(DATASET begins)

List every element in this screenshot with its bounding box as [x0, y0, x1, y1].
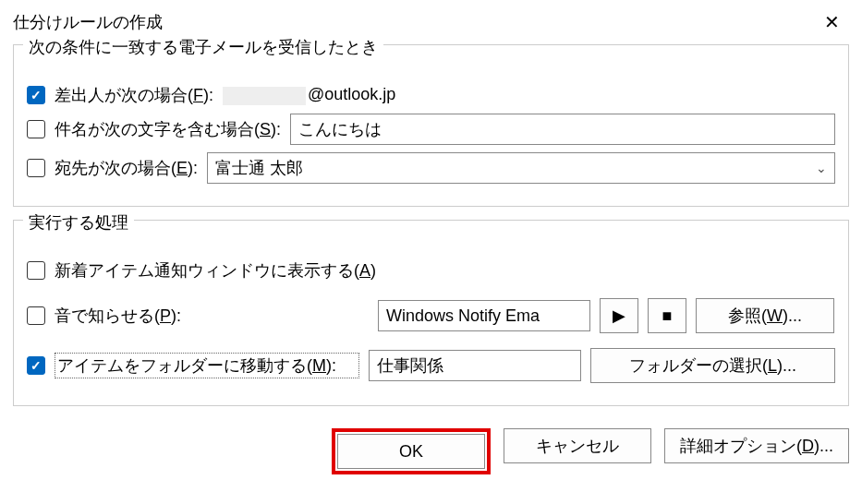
ok-button[interactable]: OK [337, 434, 485, 469]
label-sound: 音で知らせる(P): [55, 305, 369, 327]
checkbox-sound[interactable] [27, 306, 45, 325]
sound-file-input[interactable] [378, 300, 590, 331]
checkbox-alert[interactable] [27, 261, 45, 280]
stop-button[interactable]: ■ [648, 298, 686, 333]
label-alert: 新着アイテム通知ウィンドウに表示する(A) [55, 259, 376, 282]
checkbox-to[interactable] [27, 159, 45, 177]
advanced-options-button[interactable]: 詳細オプション(D)... [664, 428, 849, 463]
value-from: @outlook.jp [223, 85, 395, 104]
label-move: アイテムをフォルダーに移動する(M): [55, 353, 359, 378]
condition-subject-row: 件名が次の文字を含む場合(S): [27, 114, 835, 145]
action-alert-row: 新着アイテム通知ウィンドウに表示する(A) [27, 259, 835, 282]
play-button[interactable]: ▶ [600, 298, 638, 333]
actions-group-title: 実行する処理 [23, 211, 134, 234]
ok-highlight: OK [332, 428, 491, 474]
checkbox-move[interactable] [27, 356, 45, 375]
label-to: 宛先が次の場合(E): [55, 157, 198, 179]
conditions-group-title: 次の条件に一致する電子メールを受信したとき [23, 36, 383, 58]
subject-input[interactable] [290, 114, 835, 145]
folder-select-button[interactable]: フォルダーの選択(L)... [590, 348, 835, 383]
blurred-sender-name [223, 87, 306, 105]
condition-from-row: 差出人が次の場合(F): @outlook.jp [27, 84, 835, 106]
close-icon[interactable]: ✕ [815, 7, 849, 37]
to-combobox[interactable]: 富士通 太郎 ⌄ [207, 152, 835, 184]
dialog-title: 仕分けルールの作成 [13, 11, 163, 33]
dialog-body: 次の条件に一致する電子メールを受信したとき 差出人が次の場合(F): @outl… [0, 44, 862, 487]
to-selected-value: 富士通 太郎 [215, 157, 808, 179]
actions-group: 実行する処理 新着アイテム通知ウィンドウに表示する(A) 音で知らせる(P): … [13, 220, 849, 406]
label-subject: 件名が次の文字を含む場合(S): [55, 118, 281, 140]
checkbox-from[interactable] [27, 86, 45, 104]
action-move-row: アイテムをフォルダーに移動する(M): フォルダーの選択(L)... [27, 348, 835, 383]
condition-to-row: 宛先が次の場合(E): 富士通 太郎 ⌄ [27, 152, 835, 184]
conditions-group: 次の条件に一致する電子メールを受信したとき 差出人が次の場合(F): @outl… [13, 44, 849, 207]
chevron-down-icon: ⌄ [816, 161, 827, 175]
stop-icon: ■ [662, 306, 673, 326]
move-folder-input[interactable] [369, 350, 581, 381]
button-bar: OK キャンセル 詳細オプション(D)... [13, 419, 849, 474]
action-sound-row: 音で知らせる(P): ▶ ■ 参照(W)... [27, 298, 835, 333]
cancel-button[interactable]: キャンセル [504, 428, 651, 463]
checkbox-subject[interactable] [27, 120, 45, 138]
play-icon: ▶ [613, 306, 625, 326]
browse-button[interactable]: 参照(W)... [696, 298, 834, 333]
label-from: 差出人が次の場合(F): [55, 84, 213, 106]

(DATASET ends)

REQUIREMENT:
Count how many lines in the data above include the string "outlook", and write only that number.

RESULT OF THE EXERCISE:
2